Harold David Caro   (1 September 1887 – 10 June 1964) was the 23rd mayor of Hamilton, New Zealand and a Hamilton businessman. He was awarded the OBE in 1950.

Biography
He was born in Christchurch to Mrs Lewis Caro the eighth of ten children. He was educated in Parnell, Auckland and was employed by P Hayman of Auckland.

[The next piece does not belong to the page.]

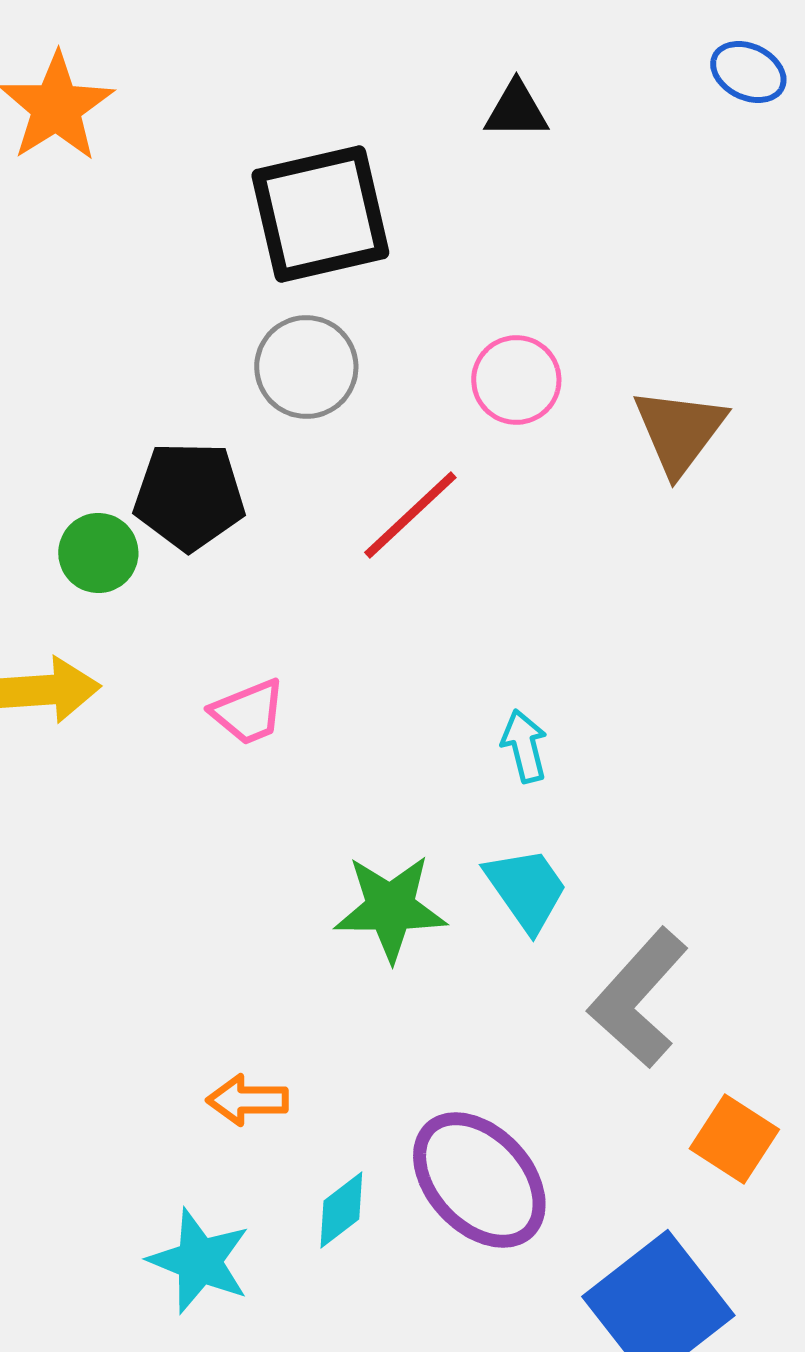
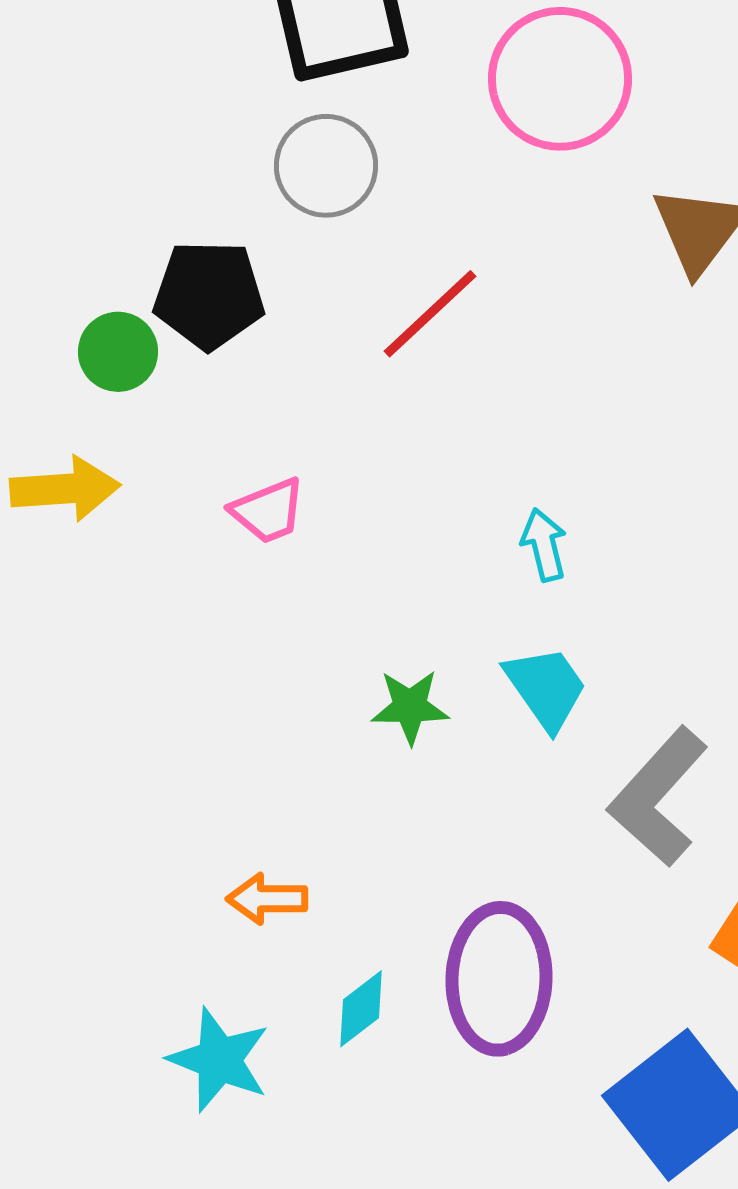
pink circle: (516, 380) -> (560, 79), moved, size x1.6
green star: (390, 908) -> (410, 707), size x0.7
purple ellipse: (479, 1180) -> (499, 979), turned 45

Then he was a partner in Caro Bros, Auckland from 1910 to 1923. In 1923 he founded Caros GBS or Great Bargain Stores in Hamilton.

He was on the Hamilton Borough Council from 1931 to 1953, and was Mayor of Hamilton from 1938 to 1953, when he was defeated. He was chairman of the Waikato Hospital Board from 1948 to 1953, and chairman of the Waikato Patriotic Fund Board from 1939 to 1954. He was re-elected to the Hamilton City Council in 1959. In 1953, he was awarded the Queen Elizabeth II Coronation Medal.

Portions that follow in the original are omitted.